Deprecated Parsing Functions

This article is about the legacy agentic-doc library. Use the landingai-ade library for all new projects.

Deprecated Parsing Functions

The parsing functions below were deprecated in v0.2.3 of the library. These functions will continue to work in later versions, but we recommend implementing the parse function instead. Deprecated functions:

parse_documents: Use if you want to parse one or more documents and return the output as objects.
parse_and_save_documents: Use if you want to parse one or more documents and save the output as JSON files
parse_and_save_document: Use if you want to parse only one file. You can have the output returned as objects or saved as a JSON file.

Parse Documents and Return Results as Objects

Use the parse_documents function to parse one or more documents and return the output as objects. You have the option to save the visual groundings to a directory.

When to Use: Immediate Processing

Because the parse_documents function returns extracted data as objects, this function is best for immediate downstream processing, integrations with other systems, or interactive environments (like Jupyter Notebook). Use this when:

You’re running the script in a notebook or web service that will immediately process, transform, or display the data.
You need to pass the data to another function or microservice as part of a larger pipeline.
You’re working in an interactive environment (like a Jupyter Notebook or a web-based UI).
You want to avoid writing to disk due to permission issues or cloud function constraints.

Sample Script

This script parses two PDFs and returns the results as both Markdown and JSON objects. This example uses documents hosted at URLs, but local files are also supported.
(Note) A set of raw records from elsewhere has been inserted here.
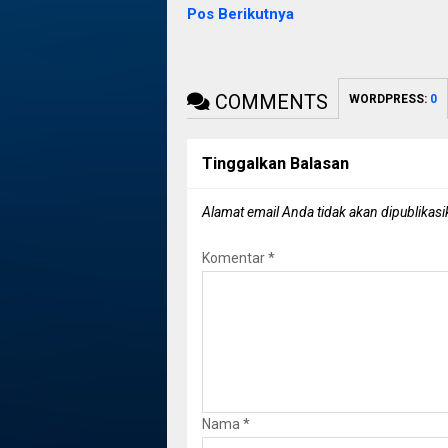
Pos Berikutnya
COMMENTS
WORDPRESS:
0
Tinggalkan Balasan
Alamat email Anda tidak akan dipublikasi
Komentar
*
Nama
*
from agentic_doc.parse import parse_documents

# Parse documents from URLs
results = parse_documents(["https://satsuite.collegeboard.org/media/pdf/sample-sat-score-report.pdf", "https://www.rbcroyalbank.com/banking-services/_assets-custom/pdf/eStatement.pdf"])
parsed_doc = results[0]

# Get the extracted data as markdown
print(parsed_doc.markdown)  

# Get the extracted data as structured chunks of content in a JSON schema
print(parsed_doc.chunks)  

Function Signature

def parse_documents(
    documents: list[Union[str, Path, Url]],
    *,
    include_marginalia: bool = True,
    include_metadata_in_markdown: bool = True,
    grounding_save_dir: Union[str, Path, None] = None,
    extraction_model: Optional[type[T]] = None,
    extraction_schema: Optional[dict[str, Any]] = None,
    config: Optional[ParseConfig] = None,
) -> list[ParsedDocument[T]]:

Parameters

Here are the parameters for the parse_documents function:

documents: List of paths to documents or URLs pointing to documents.
include_marginalia: If True, includes marginalia chunks (text in the header, footer, and margins) in the output. For more information, go to Chunk Types. Defaults to True. (Optional)
include_metadata_in_markdown: If True, includes metadata in the Markdown output. Defaults to True. (Optional)
grounding_save_dir: The directory where grounding images will be saved. For more information, go to Save Groundings as Images. (Optional)
extraction_model: Pydantic model schema for field extraction. For more information about extraction, go to Extract Data with the Library. (Optional)
extraction_schema: JSON schema for field extraction. For more information about extraction, go to Extract Data with the Library. (Optional)
config: Pass configuration settings with the ParseConfig object. For more information about using this parameter, go to Pass Settings with ParseConfig. (Optional)

Returns

The parse_documents function returns a list of ParsedDocument objects. For more information, go to ParsedDocument.

Raises

The parse_documents function can raise these errors:

FileNotFoundError: This error is raised if the provided file path does not exist.
ValueError: This error is raised if the file type is not supported or a URL is invalid.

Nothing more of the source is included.